Die letzte Station unserer Reise nach Syrien brachte die schmerzlichsten Erfahrungen, aber auch die meisten Überraschungen. Die Kriegswunden sind noch überall zu sehen. Trotzdem will Aleppo die Wunden heilen, damit die Stadt noch schöner wird als zuvor. Die Straße nach Damascus ist ein langer Weg, die Autobahn ist unterbrochen, und man muss durch kurvenreiche Nebenstraßen, denn das ist der einzige Weg in die Hauptstadt des Nordens. Es regnet bei unserer Ankunft, was ein Segen ist für diese dürren Gegenden, aber die Regentropfen auf den verstaubten und verlassenen Möbelstücken in den zerstörten Häusern ergeben ein sehr trauriges Bild.

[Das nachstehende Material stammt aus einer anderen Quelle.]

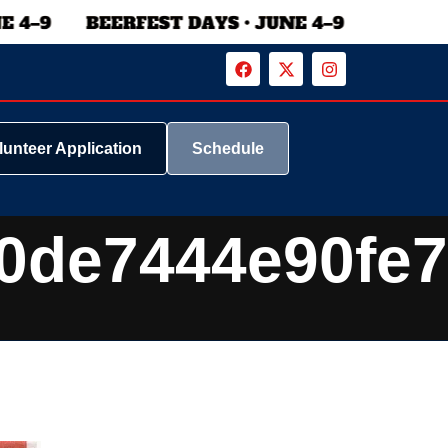
lunteer Application
Schedule
0de7444e90fe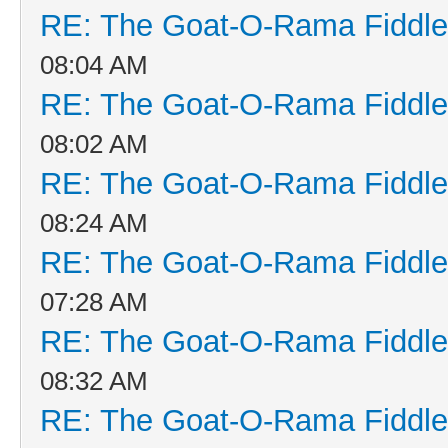
RE: The Goat-O-Rama Fiddle
08:04 AM
RE: The Goat-O-Rama Fiddle
08:02 AM
RE: The Goat-O-Rama Fiddle
08:24 AM
RE: The Goat-O-Rama Fiddle
07:28 AM
RE: The Goat-O-Rama Fiddle
08:32 AM
RE: The Goat-O-Rama Fiddle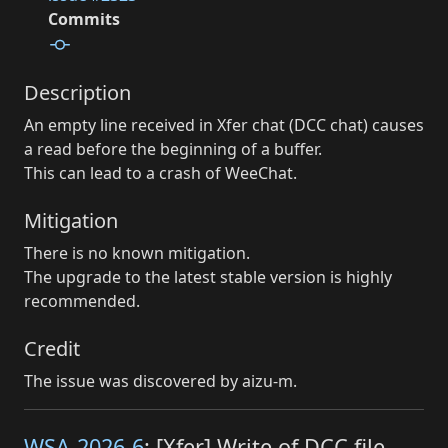
Commits
Description
An empty line received in Xfer chat (DCC chat) causes
a read before the beginning of a buffer.
This can lead to a crash of WeeChat.
Mitigation
There is no known mitigation.
The upgrade to the latest stable version is highly
recommended.
Credit
The issue was discovered by aizu-m.
WSA-2026-6
: [Xfer] Write of DCC file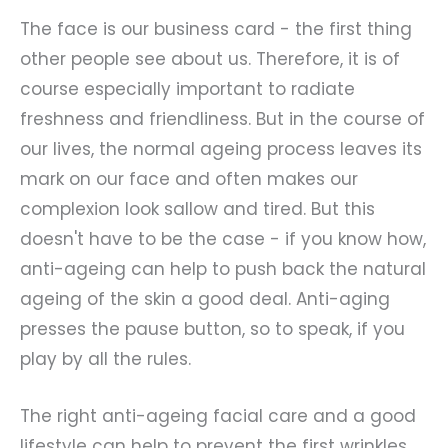
The face is our business card - the first thing
other people see about us. Therefore, it is of
course especially important to radiate
freshness and friendliness. But in the course of
our lives, the normal ageing process leaves its
mark on our face and often makes our
complexion look sallow and tired. But this
doesn't have to be the case - if you know how,
anti-ageing can help to push back the natural
ageing of the skin a good deal. Anti-aging
presses the pause button, so to speak, if you
play by all the rules.
The right anti-ageing facial care and a good
lifestyle can help to prevent the first wrinkles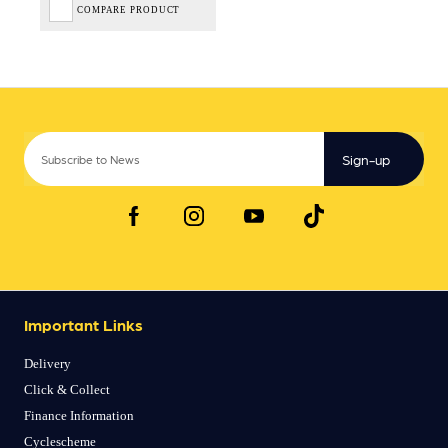
COMPARE PRODUCT
Sign-up
Important Links
Delivery
Click & Collect
Finance Information
Cyclescheme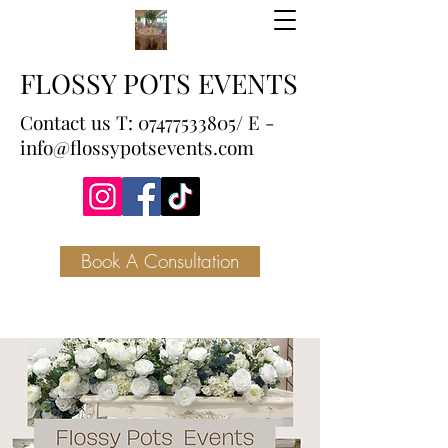
FLOSSY POTS EVENTS
Contact us T:
07477533805
/ E -
info@flossypotsevents.com
Book A Consultation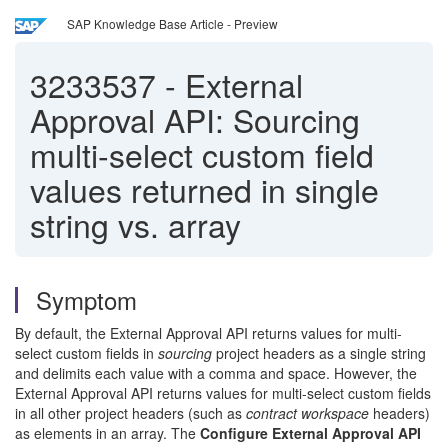
SAP Knowledge Base Article - Preview
3233537
-
External
Approval API: Sourcing
multi-select custom field
values returned in single
string vs. array
Symptom
By default, the External Approval API returns values for multi-
select custom fields in
sourcing
project headers as a single string
and delimits each value with a comma and space. However, the
External Approval API returns values for multi-select custom fields
in all other project headers (such as
contract workspace
headers)
as elements in an array. The
Configure External Approval API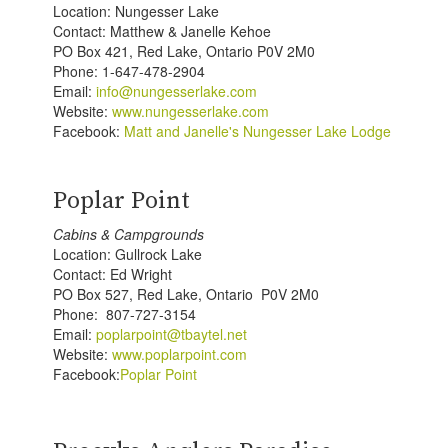
Location: Nungesser Lake
Contact: Matthew & Janelle Kehoe
PO Box 421, Red Lake, Ontario P0V 2M0
Phone: 1-647-478-2904
Email:
info@nungesserlake.com
Website:
www.nungesserlake.com
Facebook:
Matt and Janelle's Nungesser Lake Lodge
Poplar Point
Cabins & Campgrounds
Location: Gullrock Lake
Contact: Ed Wright
PO Box 527, Red Lake, Ontario P0V 2M0
Phone: 807-727-3154
Email:
poplarpoint@tbaytel.net
Website:
www.poplarpoint.com
Facebook:
Poplar Point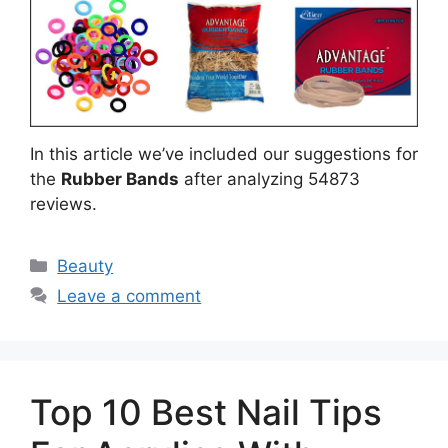
In this article we’ve included our suggestions for
the
Rubber Bands
after analyzing 54873
reviews.
Categories
Beauty
Leave a comment
Top 10 Best Nail Tips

Wir gehen einige Meilen durch eine Trümmerlandschaft, ehe wir die Pfarrei des Heiligen Franziskus erreichen, wo uns die Brüder mit einer Freude begrüßen, die uns jedes Mal beeindruckt. Es sind nur ein paar Monate seit unserem letzten Besuch vergangen, aber die Stadt hat sich sehr verändert. Die Einwohner von Aleppo sind zurückgekehrt, um hier wieder sesshaft zu werden. Die schmutzigen und zerstörten Straßen sind mit alten und wackeligen Autos verstopft, aber das ist ein gutes Zeichen: es gibt wieder Benzin. Und ständig wird gehupt. Sogar die Lichter, die wieder in den Häusern brennen, sind ein großes Zeichen der neugeborenen Hoffnung in der dunklen Trümmerstadt.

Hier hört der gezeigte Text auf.